At this point a continuous cycle of demand and element production has been established and will run as long as nothing stops the process. In this case the process will be stopped by the take stage. After it has received 8 elements it sends a Cancel signal to its upstream, the fanOutBroadcast. Since that is configured with eagerCancel = true it will not continue to run “on one leg” (i.e. with only on sub stream left), but rather forward the Cancel signal to its own upstream, which causes all stages in the cycle to be stopped by the propagating cancellation.

Learnings

When you play around with the code of this example you’ll notice that things won’t work when you remove the buffer stage, reduce its size or change it’s RequestStrategy. The reason is that a certain amount of demand is required in the cycle in order to kick things into motion and establish a perpetual flow of elements. When you follow the initial sequence of events closely, as outlined above, you’ll see why this is the case.

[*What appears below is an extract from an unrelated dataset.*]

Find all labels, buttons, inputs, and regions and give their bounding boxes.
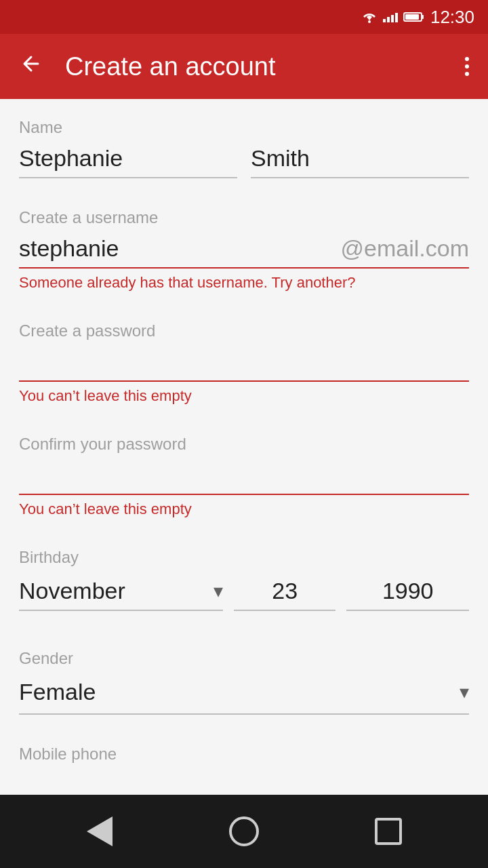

The learning here is that, while cycles are a perfectly valid and useful streaming pattern, they can require additional buffer stages to work correctly. Figuring out what exactly the minimum required buffer size is can be hard to figure out by simply looking at the stage setup. Starting out with a bigger buffer and reducing it until things break can be a good and pragmatic approach.

A second learning is that, if you have perpetual cycles, you need to think about a way to stop the stream if it’s not supposed to run forever. A fanOutBroadcast configured with eagerCancel = true, as shown in this example, is one possible way.